Governor Says Concussion Did Not Occur While Playing ‘Pokemon Go’
Published July 31st, 2016
ALBANY— Gov. Andrew Cuomo is denying reports the head injury he suffered Thursday while walking through the Capitol was the result of an obsession with the wildly popular augmented-reality app Pokemon Go.
“I was not playing on my phone,” the governor told reporters Friday. “I had my head down and I was looking over my DNC speech. Then I hit something hard and the lights went out. I know, dumb, right?”
Cuomo's statement contradicts that of a source close to the administration who told the Smudge that New York's head honcho was hunting virtual Pokemon characters on his iPhone seconds before he walked headfirst into a marble column.
“I was walking to the bathroom when I heard the governor yell, 'There's a Pidgeotto! There's a Pidgeotto!'’” said Ronald Jeezly, the source who spoke to the Smudge on condition of anonymity. “Pidgeotto's are elusive creatures, so I followed him. Then, bam, he hit the wall and crumpled to the floor.”
Jeezly, who admitted he captured the Pidgeotto himself before calling for help, said while Cuomo was lying unconscious on the floor a familiar shiny silver-blue icon began to swirl on his screen.
“Cuomo hit level-22 with that catch,” said Jeezly. “He's a player.”
Since its release earlier this month, Pokemon Go — which allows players to walk around collecting supplies, capturing characters and engaging in Pokemon battles — has taken the mobile-gaming world by storm. Its overloaded servers garnered 100,000-plus downloads on Google's Play store and has topped iTunes charts.
While some praise it for its attempt at improving the mental and physical health of its players, it’s been criticized for causing accidents and for drawing people into dangerous, or private, places in search of imaginary creatures.

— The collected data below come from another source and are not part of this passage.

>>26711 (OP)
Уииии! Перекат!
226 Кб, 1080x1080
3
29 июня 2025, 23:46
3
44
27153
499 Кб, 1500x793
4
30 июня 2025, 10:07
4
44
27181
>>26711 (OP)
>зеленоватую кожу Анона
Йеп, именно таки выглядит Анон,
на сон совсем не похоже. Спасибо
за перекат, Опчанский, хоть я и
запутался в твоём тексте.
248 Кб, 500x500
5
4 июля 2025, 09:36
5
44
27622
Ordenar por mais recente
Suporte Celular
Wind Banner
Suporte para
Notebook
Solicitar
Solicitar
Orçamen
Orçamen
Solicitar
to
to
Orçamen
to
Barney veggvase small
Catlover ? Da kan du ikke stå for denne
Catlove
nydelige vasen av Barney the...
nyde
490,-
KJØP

“If the governor's playing Pokemon Go on the taxpayers’ dime, that's one thing,” said Manhattan-based U.S. Attorney Preet Bharara. “But I'm more worried he's going to start breaking into homes and business's because he thinks they're Pokestops.”

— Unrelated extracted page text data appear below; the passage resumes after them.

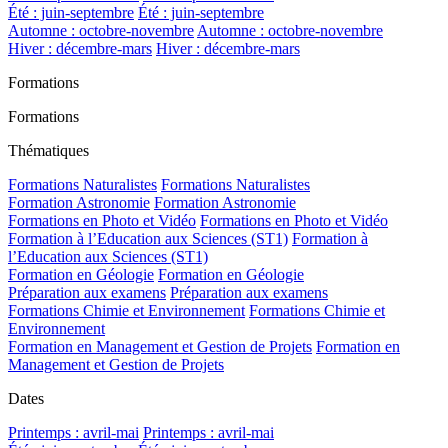
Été : juin-septembre
Été : juin-septembre
Automne : octobre-novembre
Automne : octobre-novembre
Hiver : décembre-mars
Hiver : décembre-mars
Formations
Formations
Thématiques
Formations Naturalistes
Formations Naturalistes
Formation Astronomie
Formation Astronomie
Formations en Photo et Vidéo
Formations en Photo et Vidéo
Formation à l’Education aux Sciences (ST1)
Formation à
l’Education aux Sciences (ST1)
Formation en Géologie
Formation en Géologie
Préparation aux examens
Préparation aux examens
Formations Chimie et Environnement
Formations Chimie et
Environnement
Formation en Management et Gestion de Projets
Formation en
Management et Gestion de Projets
Dates
Printemps : avril-mai
Printemps : avril-mai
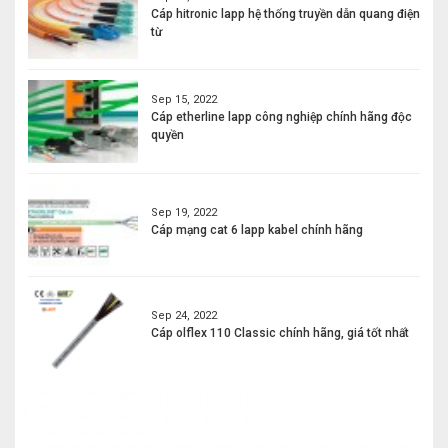
Cáp hitronic lapp hệ thống truyền dẫn quang điện
từ
Sep 15, 2022
Cáp etherline lapp công nghiệp chính hãng độc
quyền
Sep 19, 2022
Cáp mạng cat 6 lapp kabel chính hãng
Sep 24, 2022
Cáp olflex 110 Classic chính hãng, giá tốt nhất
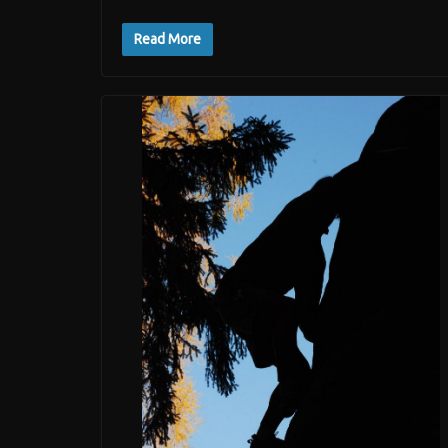
Read More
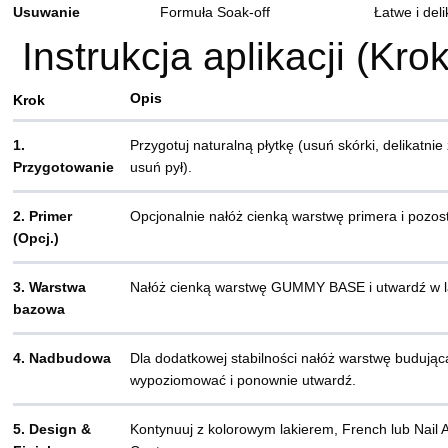
Usuwanie
Formuła Soak-off
Łatwe i del
Instrukcja aplikacji (Kro
Opis
Krok
1.
Przygotuj naturalną płytkę (usuń skórki, delikatni
Przygotowanie
usuń pył).
2. Primer
Opcjonalnie nałóż cienką warstwę primera i pozos
(Opcj.)
3. Warstwa
Nałóż cienką warstwę GUMMY BASE i utwardź w l
bazowa
4. Nadbudowa
Dla dodatkowej stabilności nałóż warstwę budującą
wypoziomować i ponownie utwardź.
5. Design &
Kontynuuj z kolorowym lakierem, French lub Nail A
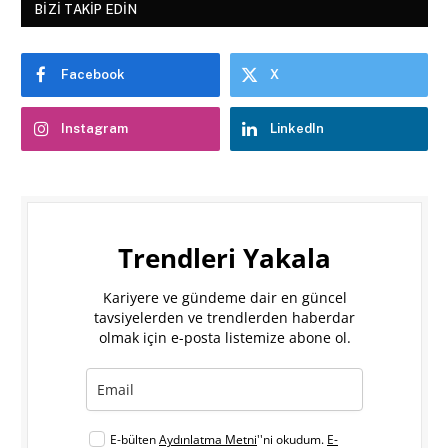
BIZI TAKIP EDIN
Facebook
X
Instagram
LinkedIn
Trendleri Yakala
Kariyere ve gündeme dair en güncel
tavsiyelerden ve trendlerden haberdar
olmak için e-posta listemize abone ol.
E-bülten
Aydınlatma Metni
''ni okudum.
E-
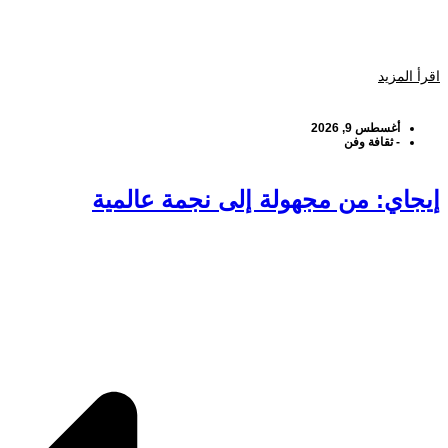
اقرأ المزيد
أغسطس 9, 2026
-
ثقافة وفن
إيجاي: من مجهولة إلى نجمة عالمية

Cuomo, meanwhile, brushed off reports that he's planning to break his own ban on travel to North Carolina in order to capture a rare Pokemon character called Squirtle, which has been sighted in Asheville.
“Why would I go to North Carolina to capture a Squirtle when there have been plenty of Squirtle sightings in non-transphobic states?” Cuomo asked rhetorically before adding, “Err… um… What I mean to say is, what's a Squirtle?”